In this experiment, the VCMT sample grown by the Te solution VB method was used. The band gap width could be determined by the Mn content x = 0.1. The room-temperature UV-VIS-NIR spectrum of the VCMT indicated that the absorption edge of VCMT was approximately 800 nm, as shown in Fig. 1(c). As an approximately vertical line, the absorption edge divides the spectrum into two parts: when the wavelength is less than 785 nm, that is, the incident photon energy is greater than the bandgap width, the electrons in the valence band absorb all of the photon energy and jump into the conduction band, thereby inducing zero transmittance, which is the strong absorption region. When the incident wavelength is within the range of (785–815) nm, as shown in the inset of Fig. 1(c), the absorption coefficient presents an exponential change rule, which is an exponential absorption region. When the incident wavelength is greater than 850 nm, the absorption coefficient is extremely small, which is a weak absorption region¹⁵. To confirm the cutoff wavelength, we obtained the derivative curve of the spectrum in Fig. 1(c). This spectrum is presented in Fig. 1(d), where the peak value of the derivative curve is the corresponding point of the cutoff wavelength. Based on this value, the cutoff wavelength λ was approximately equal to 802 nm and the bandgap width E_g was equal to 1.577 eV. The fitting results indicated that the vanadium doping did not significantly induce the band gap variation of the VCMT crystal.

Electrical property

The current-voltage (I-V) test is a non-destructive common method for analysing the resistivity of semiconductor materials. Figure 2(a) shows the linear I-V characteristic curve at the positive and negative bias voltage, as a result of it indicating an ohmic contact between Au electrodes and the VCMT wafer. The ohmic characteristics can be quantitatively analysed on the basis of the linear exponent of the I-V curve. The I-V results can be fitted according to the following equation¹⁶:

$$I=a{V}^{b},$$

(3)

where a is a constant and b is an ohmic characteristic coefficient. For an ideal ohmic contact, b should be exactly equal to 1. When b is close to 1, the result is close to the ohmic contact. Then, fitting result b = 0.98557 is shown in the inset in Fig. 2(a), indicating an approximate ohmic contact between the crystal and surface electrodes.

Figure 2

(a) Typical I-V curve, and (b) typical indention marks and cracks on a (111) face of VCMT crystal.
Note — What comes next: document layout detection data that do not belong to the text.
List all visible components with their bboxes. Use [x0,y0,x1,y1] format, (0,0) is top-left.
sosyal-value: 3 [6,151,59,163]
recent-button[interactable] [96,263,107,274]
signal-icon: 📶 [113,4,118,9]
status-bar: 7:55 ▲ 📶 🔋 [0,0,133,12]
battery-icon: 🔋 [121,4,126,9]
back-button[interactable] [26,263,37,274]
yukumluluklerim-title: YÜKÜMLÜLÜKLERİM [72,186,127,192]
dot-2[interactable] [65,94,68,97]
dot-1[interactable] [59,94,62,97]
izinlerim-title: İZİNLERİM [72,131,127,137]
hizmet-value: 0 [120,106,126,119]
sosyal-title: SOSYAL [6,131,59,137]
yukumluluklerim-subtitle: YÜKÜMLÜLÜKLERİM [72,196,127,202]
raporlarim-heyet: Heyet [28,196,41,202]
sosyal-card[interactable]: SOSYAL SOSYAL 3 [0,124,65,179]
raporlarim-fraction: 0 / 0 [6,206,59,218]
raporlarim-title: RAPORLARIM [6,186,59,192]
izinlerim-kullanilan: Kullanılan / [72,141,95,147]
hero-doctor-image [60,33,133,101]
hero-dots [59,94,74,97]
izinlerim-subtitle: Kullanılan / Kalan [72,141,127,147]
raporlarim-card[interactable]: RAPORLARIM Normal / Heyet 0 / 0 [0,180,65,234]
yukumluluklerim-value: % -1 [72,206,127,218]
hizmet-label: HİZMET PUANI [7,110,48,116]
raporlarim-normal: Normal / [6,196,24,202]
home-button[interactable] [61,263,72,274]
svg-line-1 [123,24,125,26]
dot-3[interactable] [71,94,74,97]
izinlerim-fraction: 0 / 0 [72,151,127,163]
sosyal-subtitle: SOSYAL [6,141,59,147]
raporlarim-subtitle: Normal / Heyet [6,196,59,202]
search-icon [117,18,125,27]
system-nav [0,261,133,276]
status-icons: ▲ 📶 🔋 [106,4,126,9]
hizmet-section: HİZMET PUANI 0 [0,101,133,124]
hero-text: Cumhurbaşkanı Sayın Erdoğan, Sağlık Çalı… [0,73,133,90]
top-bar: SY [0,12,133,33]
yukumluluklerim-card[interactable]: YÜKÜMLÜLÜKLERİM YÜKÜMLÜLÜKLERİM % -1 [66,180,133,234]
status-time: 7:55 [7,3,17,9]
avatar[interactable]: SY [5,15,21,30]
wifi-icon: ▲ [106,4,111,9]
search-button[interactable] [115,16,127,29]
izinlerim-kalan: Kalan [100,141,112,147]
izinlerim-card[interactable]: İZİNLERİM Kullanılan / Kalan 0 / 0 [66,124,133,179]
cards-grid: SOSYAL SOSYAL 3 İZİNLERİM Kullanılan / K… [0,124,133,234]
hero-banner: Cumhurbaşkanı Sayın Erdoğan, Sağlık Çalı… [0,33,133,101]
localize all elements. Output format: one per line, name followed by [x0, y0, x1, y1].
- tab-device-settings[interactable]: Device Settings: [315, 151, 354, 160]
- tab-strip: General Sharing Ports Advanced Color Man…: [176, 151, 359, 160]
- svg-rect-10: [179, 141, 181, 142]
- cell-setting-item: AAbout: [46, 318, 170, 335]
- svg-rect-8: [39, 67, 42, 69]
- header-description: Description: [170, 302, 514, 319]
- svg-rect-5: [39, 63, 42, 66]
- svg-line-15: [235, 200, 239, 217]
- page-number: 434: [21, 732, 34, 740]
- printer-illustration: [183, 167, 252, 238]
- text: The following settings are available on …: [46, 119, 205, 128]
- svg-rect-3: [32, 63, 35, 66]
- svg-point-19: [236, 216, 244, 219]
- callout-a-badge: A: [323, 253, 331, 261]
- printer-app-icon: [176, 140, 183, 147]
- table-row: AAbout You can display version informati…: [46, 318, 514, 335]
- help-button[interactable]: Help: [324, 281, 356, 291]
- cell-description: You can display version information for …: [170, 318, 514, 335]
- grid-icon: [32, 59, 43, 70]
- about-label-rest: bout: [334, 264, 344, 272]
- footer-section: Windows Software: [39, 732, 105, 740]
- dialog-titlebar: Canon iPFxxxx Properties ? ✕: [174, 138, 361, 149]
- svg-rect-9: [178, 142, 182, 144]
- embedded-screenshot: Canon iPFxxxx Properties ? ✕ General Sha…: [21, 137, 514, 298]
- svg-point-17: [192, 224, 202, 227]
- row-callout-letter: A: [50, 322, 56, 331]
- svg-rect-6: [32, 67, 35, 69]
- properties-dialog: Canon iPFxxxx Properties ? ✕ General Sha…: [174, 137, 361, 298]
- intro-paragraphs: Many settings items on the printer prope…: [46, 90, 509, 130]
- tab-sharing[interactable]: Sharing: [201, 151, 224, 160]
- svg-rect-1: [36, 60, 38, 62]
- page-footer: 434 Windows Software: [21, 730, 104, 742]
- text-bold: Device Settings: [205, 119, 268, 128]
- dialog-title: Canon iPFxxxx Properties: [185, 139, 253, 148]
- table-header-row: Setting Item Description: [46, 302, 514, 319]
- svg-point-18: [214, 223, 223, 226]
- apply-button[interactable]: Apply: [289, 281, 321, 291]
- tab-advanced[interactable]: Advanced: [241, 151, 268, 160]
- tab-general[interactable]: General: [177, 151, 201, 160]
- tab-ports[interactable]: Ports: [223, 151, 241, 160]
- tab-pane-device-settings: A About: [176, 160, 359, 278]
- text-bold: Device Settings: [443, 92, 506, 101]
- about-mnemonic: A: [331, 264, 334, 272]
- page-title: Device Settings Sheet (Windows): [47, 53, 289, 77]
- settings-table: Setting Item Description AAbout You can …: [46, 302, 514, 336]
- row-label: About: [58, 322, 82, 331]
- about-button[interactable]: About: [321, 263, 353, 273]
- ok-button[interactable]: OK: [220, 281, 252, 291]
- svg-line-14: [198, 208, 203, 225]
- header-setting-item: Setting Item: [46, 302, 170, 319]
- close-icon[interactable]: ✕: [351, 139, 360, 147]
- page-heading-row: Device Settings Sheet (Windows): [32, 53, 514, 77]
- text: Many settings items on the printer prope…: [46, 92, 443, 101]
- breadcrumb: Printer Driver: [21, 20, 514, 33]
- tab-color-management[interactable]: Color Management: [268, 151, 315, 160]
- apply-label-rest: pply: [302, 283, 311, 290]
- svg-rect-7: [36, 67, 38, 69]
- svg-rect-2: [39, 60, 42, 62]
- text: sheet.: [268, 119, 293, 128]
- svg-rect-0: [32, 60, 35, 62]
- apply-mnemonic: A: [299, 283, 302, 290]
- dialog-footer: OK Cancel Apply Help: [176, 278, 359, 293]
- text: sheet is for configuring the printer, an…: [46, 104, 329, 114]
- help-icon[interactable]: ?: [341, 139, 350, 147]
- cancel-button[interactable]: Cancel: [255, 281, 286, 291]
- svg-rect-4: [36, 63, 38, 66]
Then, we calculate the resistivity of the crystal using Ohm’s law¹⁷, which is expressed as

$$\rho =\frac{RS}{L}=\frac{VS}{IL},$$

(4)

where R is the bulk resistance of the VCMT crystal, V is the test voltage, I is the test current at voltage V, S is the contact area of the electrodes and wafer and L is the thickness of the wafer. In Fig. 2(a), the fitting curve is indicated by the thin, solid line. The resistivity of the VCMT crystal is calculated to be 2.07 × 10¹⁰ Ω·cm, which shows that the crystal quality is satisfactory. The reasons for the successful cultivation of high-resistivity VCMT crystal in the excess Te solution are the following: first, sufficient Te_Cd can compensate for the native point defect V_Cd in the VCMT crystal, and second, the shallow donor impurity vanadium can effectively compensate for the Cd vacancy. These two aspects reduced the free carrier density and increased the resistivity.

Microhardness analysis

The mechanical properties of the crystals play an essential role in their physical stability and device fabrication¹⁸. In this study, the mechanical properties of VCMT crystals were analysed through a microhardness tester at room temperature. During the test under different loads, the indentation sizes and crack surface morphology were photographed by a microscope equipped with the hardness tester and shown in Fig. 2(b).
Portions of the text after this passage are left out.